In this column I’ve made no secret of my doubts about opinions so popular they achieve the status of “common wisdom.” In fact, I believe that unanimity of opinion is one true indicator of nearly certain delusion. It is an equally reliable predictor of dramatic change.
For most of my adult life, and certainly in the last five years you would have to have been locked in a vault not to have absorbed the common wisdom that “real estate never goes down.” And when measured by the amazing vanishing dollar, the common wisdom is spot on. But once we remove the illusions of paper money, as Mr. Shiller has done in his graph, certainty vanishes as well.
It’s remarkable that despite the 2000 dollar’s having become worth the equivalent of the nickel of 1900, housing prices, when adjusted for that shrinkage, were just about the same in 1990 as they were at the peak in 1895. It is equally interesting to note the many periods of time when U.S. housing prices defied the common wisdom and fell.
From 1895 to 1920 prices fell almost 50%. Prices didn’t fully recover to their 1895 highs until the late seventies, and then only briefly.
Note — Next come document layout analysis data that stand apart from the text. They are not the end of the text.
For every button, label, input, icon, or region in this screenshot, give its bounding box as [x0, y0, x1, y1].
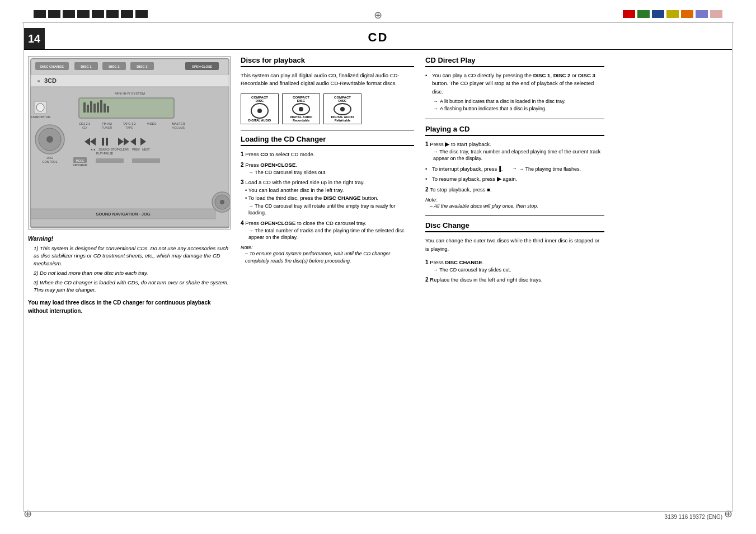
svg-text:DISC CHANGE: DISC CHANGE: [40, 65, 64, 68]
step-3-bullet-1: • You can load another disc in the left …: [245, 186, 414, 194]
step-1-bold: CD: [260, 151, 268, 157]
playing-step-1: 1 Press ▶ to start playback. → The disc …: [425, 140, 604, 162]
svg-text:VIDEO: VIDEO: [147, 122, 157, 125]
hr-bottom: [24, 511, 732, 512]
svg-text:PLAY-PAUSE: PLAY-PAUSE: [96, 152, 114, 155]
svg-rect-12: [31, 74, 229, 87]
playing-arrow-flashes: → The playing time flashes.: [512, 166, 581, 172]
bar-lightblue: [696, 10, 708, 18]
svg-text:NEXT: NEXT: [142, 148, 149, 151]
playing-step-1-num: 1: [425, 141, 430, 147]
svg-rect-61: [132, 158, 160, 163]
svg-text:SOUND NAVIGATION · JOG: SOUND NAVIGATION · JOG: [96, 212, 150, 217]
right-column: CD Direct Play You can play a CD directl…: [425, 56, 604, 287]
cd-disc-1: [251, 103, 269, 119]
svg-text:JOG: JOG: [46, 156, 53, 160]
svg-text:DISC 2: DISC 2: [109, 65, 120, 68]
disc-change-step-2-num: 2: [425, 277, 430, 283]
cd-disc-inner-1: [257, 109, 262, 113]
cd-icon-recordable: COMPACTDISC DIGITAL AUDIORecordable: [282, 93, 320, 124]
playing-bullet-resume: To resume playback, press ▶ again.: [425, 175, 604, 183]
hr-top: [22, 22, 734, 23]
loading-section-header: Loading the CD Changer: [241, 135, 414, 146]
warning-note: You may load three discs in the CD chang…: [28, 298, 229, 315]
page-number: 14: [24, 28, 45, 49]
svg-rect-24: [93, 104, 96, 113]
bar-6: [106, 10, 119, 18]
svg-text:MASTER: MASTER: [172, 122, 185, 125]
playing-bullet-interrupt: To interrupt playback, press ‖. → The pl…: [425, 165, 604, 174]
cd-icon-top-1: COMPACTDISC: [251, 96, 268, 103]
disc-change-step-1: 1 Press DISC CHANGE. → The CD carousel t…: [425, 259, 604, 274]
svg-text:MINI HI-FI SYSTEM: MINI HI-FI SYSTEM: [115, 92, 145, 95]
svg-text:DISC 1: DISC 1: [81, 65, 92, 68]
cd-icon-bottom-3: DIGITAL AUDIOReWritable: [331, 115, 354, 122]
step-1-num: 1: [241, 151, 245, 157]
play-btn-resume: ▶: [497, 176, 501, 182]
svg-point-66: [220, 200, 224, 204]
playing-cd-divider: [425, 119, 604, 119]
svg-text:OPEN•CLOSE: OPEN•CLOSE: [192, 65, 213, 68]
svg-rect-60: [96, 158, 124, 163]
page-code: 3139 116 19372 (ENG): [665, 514, 722, 520]
stop-btn: ■: [487, 186, 490, 193]
loading-step-1: 1 Press CD to select CD mode.: [241, 151, 414, 158]
discs-section-body: This system can play all digital audio C…: [241, 72, 414, 88]
svg-text:TAPE: TAPE: [125, 126, 133, 129]
cd-disc-3: [334, 103, 351, 115]
cd-icon-bottom-1: DIGITAL AUDIO: [248, 119, 271, 122]
discs-section-header: Discs for playback: [241, 56, 414, 67]
bar-7: [121, 10, 133, 18]
svg-text:MODE: MODE: [76, 159, 85, 162]
svg-text:PREV: PREV: [132, 148, 140, 151]
disc3-bold: DISC 3: [578, 72, 595, 78]
cd-icons-row: COMPACTDISC DIGITAL AUDIO COMPACTDISC DI…: [241, 93, 414, 124]
disc1-bold: DISC 1: [533, 72, 551, 78]
warning-item-3: 3) When the CD changer is loaded with CD…: [28, 279, 229, 294]
cd-icon-rewritable: COMPACTDISC DIGITAL AUDIOReWritable: [323, 93, 361, 124]
cd-icon-bottom-2: DIGITAL AUDIORecordable: [290, 115, 313, 122]
loading-section-sep: [241, 130, 414, 130]
disc-change-step-1-arrow: → The CD carousel tray slides out.: [433, 266, 604, 274]
bar-8: [135, 10, 148, 18]
step-2-arrow: → The CD carousel tray slides out.: [248, 169, 414, 176]
bar-orange: [681, 10, 693, 18]
disc-change-header: Disc Change: [425, 221, 604, 232]
loading-step-4: 4 Press OPEN•CLOSE to close the CD carou…: [241, 219, 414, 241]
bar-3: [63, 10, 75, 18]
compass-bottom-right: ⊕: [724, 508, 732, 520]
playing-step-1-arrow: → The disc tray, track number and elapse…: [433, 148, 604, 162]
playing-step-2-num: 2: [425, 186, 430, 193]
disc-change-btn-bold: DISC CHANGE: [445, 259, 482, 265]
bar-4: [77, 10, 90, 18]
cd-direct-play-arrow-2: A flashing button indicates that a disc …: [433, 105, 604, 113]
svg-rect-28: [107, 106, 109, 113]
svg-text:PROGRAM: PROGRAM: [73, 163, 87, 167]
pause-btn: ‖: [499, 166, 501, 172]
cd-direct-play-arrow-1: A lit button indicates that a disc is lo…: [433, 98, 604, 106]
middle-column: Discs for playback This system can play …: [241, 56, 414, 264]
disc-change-bold: DISC CHANGE: [323, 195, 361, 201]
warning-title: Warning!: [28, 235, 229, 242]
bar-5: [92, 10, 104, 18]
loading-note-label: Note:: [241, 245, 414, 250]
svg-point-18: [36, 104, 44, 111]
warning-item-1: 1) This system is designed for conventio…: [28, 245, 229, 267]
svg-rect-22: [87, 105, 89, 113]
cd-disc-inner-3: [340, 107, 345, 111]
warning-section: Warning! 1) This system is designed for …: [28, 235, 229, 315]
bar-blue: [652, 10, 664, 18]
svg-text:TAPE 1·2: TAPE 1·2: [123, 122, 135, 125]
svg-text:VOLUME: VOLUME: [172, 126, 185, 129]
step-4-num: 4: [241, 220, 245, 226]
disc2-bold: DISC 2: [553, 72, 571, 78]
playing-note-text: – All the available discs will play once…: [430, 203, 604, 210]
svg-rect-27: [104, 104, 106, 113]
bar-red: [623, 10, 635, 18]
svg-rect-21: [83, 102, 86, 113]
cd-disc-inner-2: [299, 107, 303, 111]
cd-direct-play-bullet-1: You can play a CD directly by pressing t…: [425, 72, 604, 96]
loading-step-3: 3 Load a CD with the printed side up in …: [241, 179, 414, 217]
cd-direct-play-header: CD Direct Play: [425, 56, 604, 67]
svg-text:◄◄: ◄◄: [90, 148, 96, 151]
Housing prices declined steadily from the mid-fifties until the mid-seventies. There were sharp corrections after booms in both the late seventies and late eighties. It is only the most recent boom that has taken us far, far from the historic mean.
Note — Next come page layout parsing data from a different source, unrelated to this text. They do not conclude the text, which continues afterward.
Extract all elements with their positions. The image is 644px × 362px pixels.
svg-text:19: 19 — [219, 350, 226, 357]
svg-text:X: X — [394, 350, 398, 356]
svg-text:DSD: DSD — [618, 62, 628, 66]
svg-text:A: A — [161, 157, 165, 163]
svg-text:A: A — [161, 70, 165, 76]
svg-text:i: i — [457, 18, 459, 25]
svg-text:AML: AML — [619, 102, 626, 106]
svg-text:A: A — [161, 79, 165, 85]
And the unit of price measurement isn’t the only thing that has changed in the last 100 years. Housing units have changed dramatically as well. The average house in 1950 was a two-bedroom affair, with a single bathroom. It featured around 900 square feet under the roof. By 2000 that average dwelling was almost three times the size. It had at least two bathrooms and a two-car garage. It had central heat and air-conditioning. Dishwashers, garbage disposals, wall-to-wall carpeting, and even countertops of imported granite were no longer luxuries.
It’s true the price of a house has gone up quite a bit in real terms since the bottom in 1920. In those days you could order a Craftsman house out of the Sears Catalog for $495 and find skilled labor to assemble it for $1 an hour. But the price appreciation since 1920 hardly covers the increase in size and amenities of the average home. Based on price per square foot, the cost of housing has actually declined dramatically in the last 100 years.
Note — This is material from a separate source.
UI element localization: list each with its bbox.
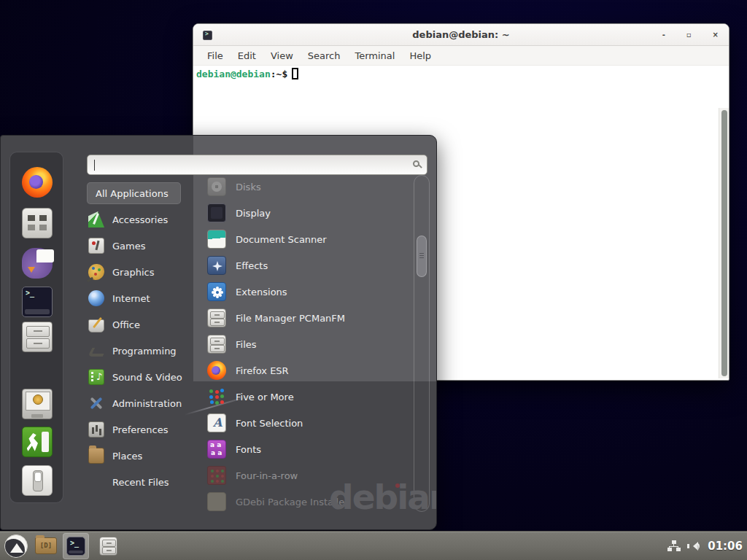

Which brings us to the Fat Lady who is singing the musical question for my statistical two-step. Has housing really suddenly become way more valuable than it has ever been or are we in the gondola of a high-flying financial balloon pumped up to bursting by easy credit and dreams of avarice?
There is an argument to be made that housing in 2000 was cheap by historical standards and that it has now corrected to reflect the value of modern size and features. To do so we have to ignore the increases in productivity and efficiency that have taken place over a century of near magical technological innovation. But the argument is not without merit.
On the other hand we can reflect that occasionally, through an unpredictable but volatile mix of paper money and human emotion, assets briefly achieve prices far higher than any measure of real value would justify. Historical examples are rare but instructive. My favorite is the tulip bulb mania in Holland in 1636. For a year or so tulip bulbs were more valuable than houses, in no small part because of trading in tulip paper derivatives, futures and options, that were not unlike the sophisticated debt instruments of today. With a few impressive blips, the price of tulips returned quickly and permanently to its historical mean.
Will the price of housing also return to the mean? I surely don’t know. Not knowing the future is part of the fun. But I do know that when prices of anything stray very far from it, it is usually not for long.